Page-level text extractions
######
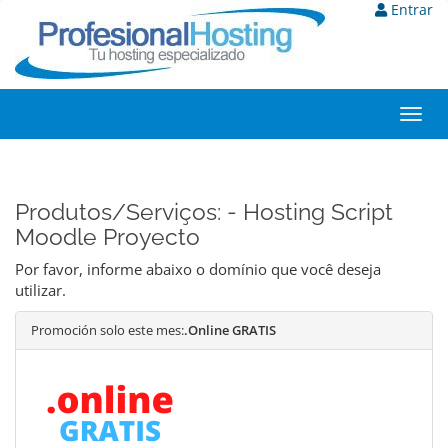
Entrar
Toggl
navig
Produtos/Serviços: - Hosting Script
Moodle Proyecto
Por favor, informe abaixo o domínio que você deseja
utilizar.
Promoción solo este mes:
.Online GRATIS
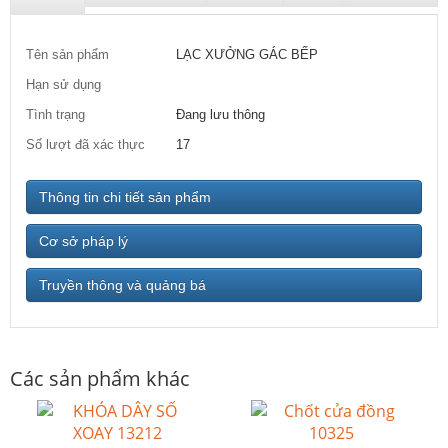
Tên sản phẩm
LẠC XƯỞNG GÁC BẾP
Hạn sử dụng
Tình trạng
Đang lưu thông
Số lượt đã xác thực
17
Thông tin chi tiết sản phẩm
Cơ sở pháp lý
Truyền thông và quảng bá
Các sản phẩm khác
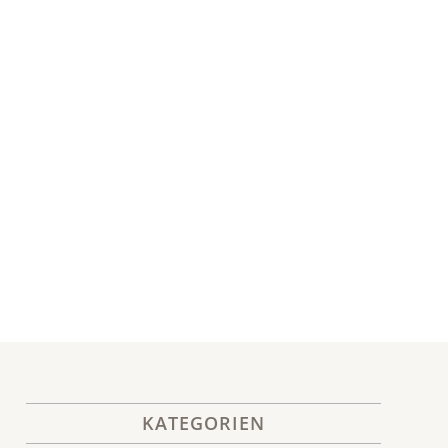
KATEGORIEN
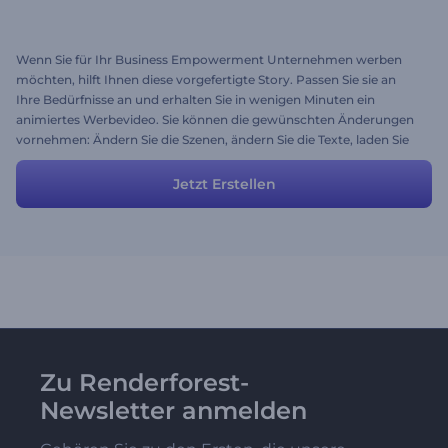
Wenn Sie für Ihr Business Empowerment Unternehmen werben
möchten, hilft Ihnen diese vorgefertigte Story. Passen Sie sie an
Ihre Bedürfnisse an und erhalten Sie in wenigen Minuten ein
animiertes Werbevideo. Sie können die gewünschten Änderungen
vornehmen: Ändern Sie die Szenen, ändern Sie die Texte, laden Sie
das Medium hoch, stellen Sie die Farben und Stile ein und voila!
Renderforest erledigt den Rest für Sie.
Jetzt Erstellen
Zu Renderforest-
Newsletter anmelden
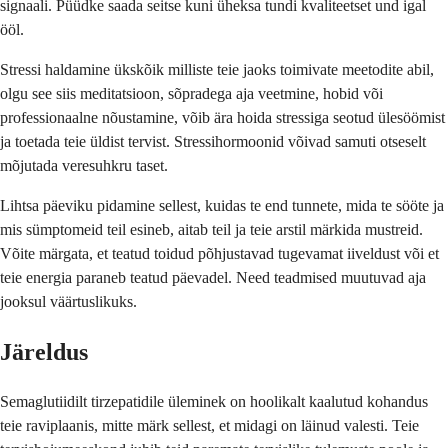
signaali. Püüdke saada seitse kuni üheksa tundi kvaliteetset und igal
ööl.
Stressi haldamine ükskõik milliste teie jaoks toimivate meetodite abil,
olgu see siis meditatsioon, sõpradega aja veetmine, hobid või
professionaalne nõustamine, võib ära hoida stressiga seotud ülesöömist
ja toetada teie üldist tervist. Stressihormoonid võivad samuti otseselt
mõjutada veresuhkru taset.
Lihtsa päeviku pidamine sellest, kuidas te end tunnete, mida te sööte ja
mis sümptomeid teil esineb, aitab teil ja teie arstil märkida mustreid.
Võite märgata, et teatud toidud põhjustavad tugevamat iiveldust või et
teie energia paraneb teatud päevadel. Need teadmised muutuvad aja
jooksul väärtuslikuks.
Järeldus
Semaglutiidilt tirzepatidile üleminek on hoolikalt kaalutud kohandus
teie raviplaanis, mitte märk sellest, et midagi on läinud valesti. Teie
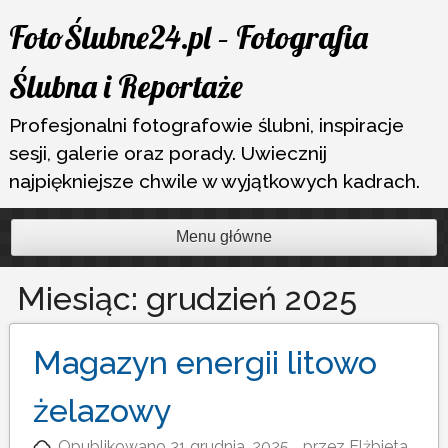
Przejdź
FotoŚlubne24.pl – Fotografia
do
treści
Ślubna i Reportaże
Profesjonalni fotografowie ślubni, inspiracje
sesji, galerie oraz porady. Uwiecznij
najpiękniejsze chwile w wyjątkowych kadrach.
Menu główne
Miesiąc:
grudzień 2025
Magazyn energii litowo
żelazowy
Opublikowano
31 grudnia, 2025
przez
Elżbieta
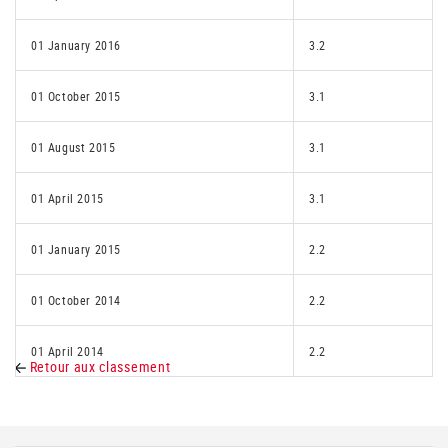
01 January 2016
3.2
01 October 2015
3.1
01 August 2015
3.1
01 April 2015
3.1
01 January 2015
2.2
01 October 2014
2.2
01 April 2014
2.2
Retour aux classement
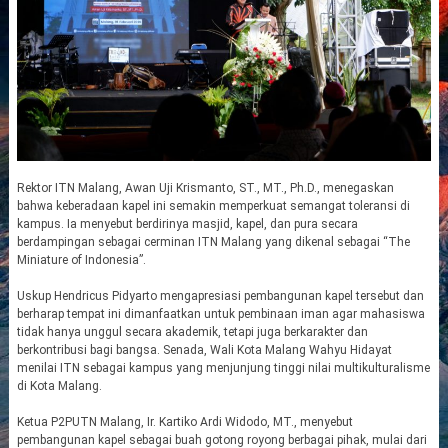
Rektor ITN Malang, Awan Uji Krismanto, ST., MT., Ph.D., menegaskan
bahwa keberadaan kapel ini semakin memperkuat semangat toleransi di
kampus. Ia menyebut berdirinya masjid, kapel, dan pura secara
berdampingan sebagai cerminan ITN Malang yang dikenal sebagai “The
Miniature of Indonesia”.
Uskup Hendricus Pidyarto mengapresiasi pembangunan kapel tersebut dan
berharap tempat ini dimanfaatkan untuk pembinaan iman agar mahasiswa
tidak hanya unggul secara akademik, tetapi juga berkarakter dan
berkontribusi bagi bangsa. Senada, Wali Kota Malang Wahyu Hidayat
menilai ITN sebagai kampus yang menjunjung tinggi nilai multikulturalisme
di Kota Malang.
Ketua P2PUTN Malang, Ir. Kartiko Ardi Widodo, MT., menyebut
pembangunan kapel sebagai buah gotong royong berbagai pihak, mulai dari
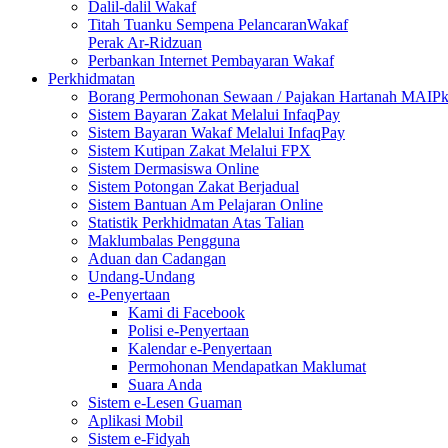
Dalil-dalil Wakaf
Titah Tuanku Sempena PelancaranWakaf
Perak Ar-Ridzuan
Perbankan Internet Pembayaran Wakaf
Perkhidmatan
Borang Permohonan Sewaan / Pajakan Hartanah MAIP
Sistem Bayaran Zakat Melalui InfaqPay
Sistem Bayaran Wakaf Melalui InfaqPay
Sistem Kutipan Zakat Melalui FPX
Sistem Dermasiswa Online
Sistem Potongan Zakat Berjadual
Sistem Bantuan Am Pelajaran Online
Statistik Perkhidmatan Atas Talian
Maklumbalas Pengguna
Aduan dan Cadangan
Undang-Undang
e-Penyertaan
Kami di Facebook
Polisi e-Penyertaan
Kalendar e-Penyertaan
Permohonan Mendapatkan Maklumat
Suara Anda
Sistem e-Lesen Guaman
Aplikasi Mobil
Sistem e-Fidyah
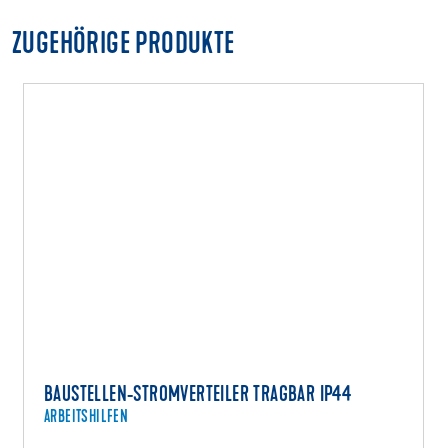
ZUGEHÖRIGE PRODUKTE
BAUSTELLEN-STROMVERTEILER TRAGBAR IP44
ARBEITSHILFEN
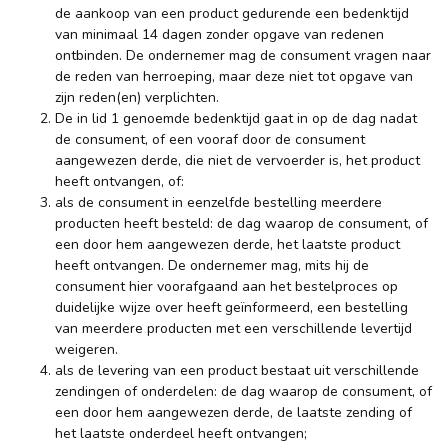
de aankoop van een product gedurende een bedenktijd
van minimaal 14 dagen zonder opgave van redenen
ontbinden. De ondernemer mag de consument vragen naar
de reden van herroeping, maar deze niet tot opgave van
zijn reden(en) verplichten.
De in lid 1 genoemde bedenktijd gaat in op de dag nadat
de consument, of een vooraf door de consument
aangewezen derde, die niet de vervoerder is, het product
heeft ontvangen, of:
als de consument in eenzelfde bestelling meerdere
producten heeft besteld: de dag waarop de consument, of
een door hem aangewezen derde, het laatste product
heeft ontvangen. De ondernemer mag, mits hij de
consument hier voorafgaand aan het bestelproces op
duidelijke wijze over heeft geïnformeerd, een bestelling
van meerdere producten met een verschillende levertijd
weigeren.
als de levering van een product bestaat uit verschillende
zendingen of onderdelen: de dag waarop de consument, of
een door hem aangewezen derde, de laatste zending of
het laatste onderdeel heeft ontvangen;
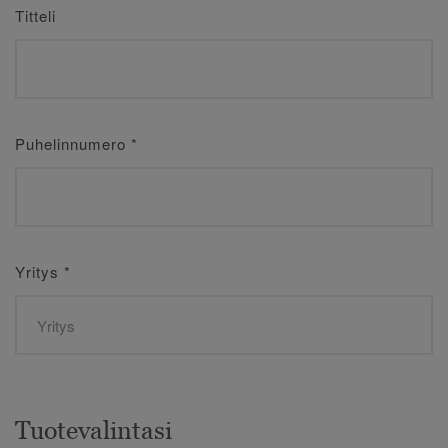
Titteli
Puhelinnumero
*
Yritys
*
Tuotevalintasi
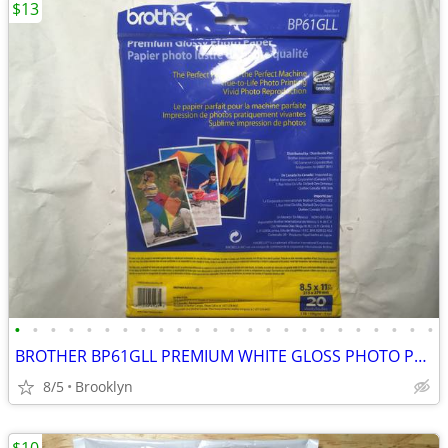
$13
•
•
•
•
•
•
•
•
•
•
•
•
•
•
•
•
•
•
•
•
•
•
•
•
BROTHER BP61GLL PREMIUM WHITE GLOSS PHOTO PAPER 20 PCS 8.5x11" 51LB IN
8/5
Brooklyn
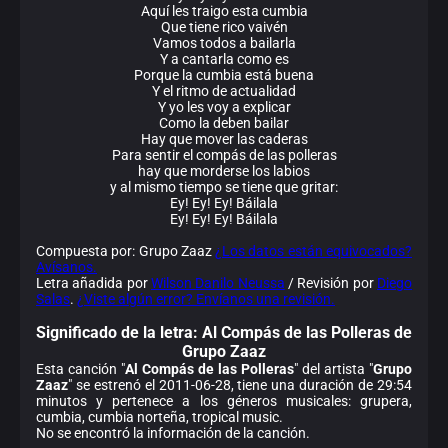
Aquí les traigo esta cumbia
Que tiene rico vaivén
Vamos todos a bailarla
Y a cantarla como es
Porque la cumbia está buena
Y el ritmo de actualidad
Y yo les voy a explicar
Como la deben bailar
Hay que mover las caderas
Para sentir el compás de las polleras
hay que morderse los labios
y al mismo tiempo se tiene que gritar:
Ey! Ey! Ey! Báilala
Ey! Ey! Ey! Báilala
Compuesta por: Grupo Zaaz
¿Los datos están equivocados?
Avísanos.
Letra añadida por
Wilson Danilo Neussa
/ Revisión por
Diego
Salas
.
¿Viste algún error? Envíanos una revisión.
Significado de la
letra: Al Compás de las Polleras de
Grupo Zaaz
Esta canción "
Al Compás de las Polleras
" del artista "
Grupo
Zaaz
" se estrenó el 2011-06-28, tiene una duración de 29:54
minutos y pertenece a los géneros musicales: grupera,
cumbia, cumbia norteña, tropical music.
No se encontró la información de la canción.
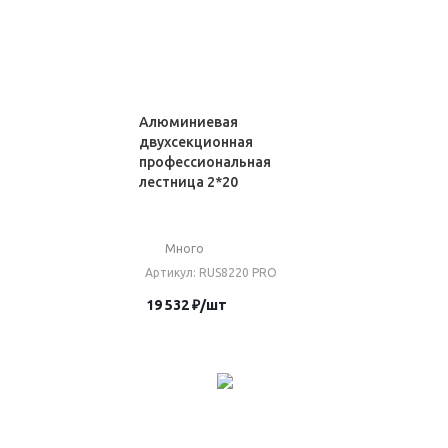
Алюминиевая
двухсекционная
профессиональная
лестница 2*20
Много
Артикул
: RUS8220 PRO
19 532
₽
/шт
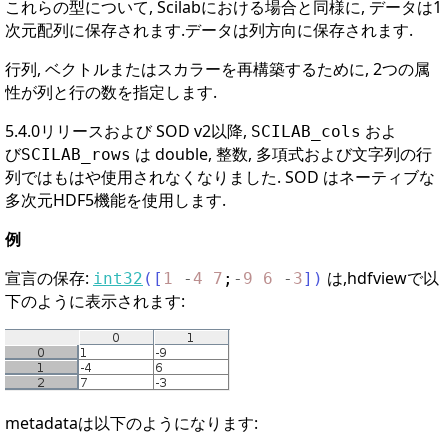
これらの型について, Scilabにおける場合と同様に, データは1
次元配列に保存されます.データは列方向に保存されます.
行列, ベクトルまたはスカラーを再構築するために, 2つの属
性が列と行の数を指定します.
5.4.0リリースおよび SOD v2以降,
およ
SCILAB_cols
び
は double, 整数, 多項式および文字列の行
SCILAB_rows
列ではもはや使用されなくなりました. SOD はネーティブな
多次元HDF5機能を使用します.
例
宣言の保存:
は,hdfviewで以
int32
(
[
1
-
4
7
;
-
9
6
-
3
]
)
下のように表示されます:
metadataは以下のようになります:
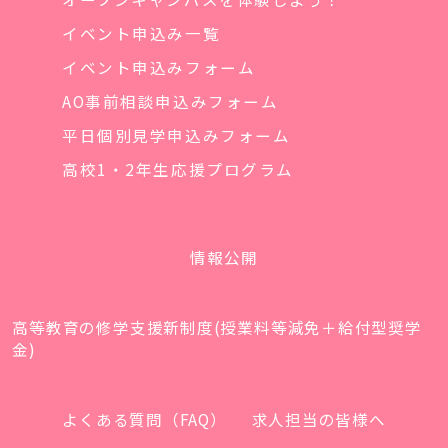
イベント申込み一覧
イベント申込みフォーム
AO事前相談申込みフォーム
平日個別見学申込みフォーム
高校1・2年生応援プログラム
情報公開
高等教育の修学支援新制度(授業料等減免＋給付型奨学
金)
よくある質問（FAQ）
求人担当の皆様へ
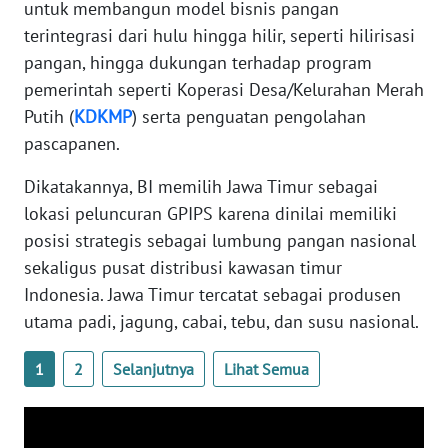
untuk membangun model bisnis pangan
WN
terintegrasi dari hulu hingga hilir, seperti hilirisasi
SULTENG
pangan, hingga dukungan terhadap program
pemerintah seperti Koperasi Desa/Kelurahan Merah
WN
SULBAR
Putih (
KDKMP
) serta penguatan pengolahan
pascapanen.
WN
BABEL
Dikatakannya, BI memilih Jawa Timur sebagai
lokasi peluncuran GPIPS karena dinilai memiliki
WN
posisi strategis sebagai lumbung pangan nasional
SUMBAR
sekaligus pusat distribusi kawasan timur
Indonesia. Jawa Timur tercatat sebagai produsen
WN
utama padi, jagung, cabai, tebu, dan susu nasional.
SUMSEL
1
2
Selanjutnya
Lihat Semua
WN
BENGKULU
######
* Your task *
Your task for the entries above: copy exactly the span starting with the line with "Aquí les traigo esta cumbia" and going on through the line with "Para sentir el compás de las polleras", both lines included, and nothing else.

* Answer space *
Aquí les traigo esta cumbia
Que tiene rico vaivén
Vamos todos a bailarla
Y a cantarla como es
Porque la cumbia está buena
Y el ritmo de actualidad
Y yo les voy a explicar
Como la deben bailar
Hay que mover las caderas
Para sentir el compás de las polleras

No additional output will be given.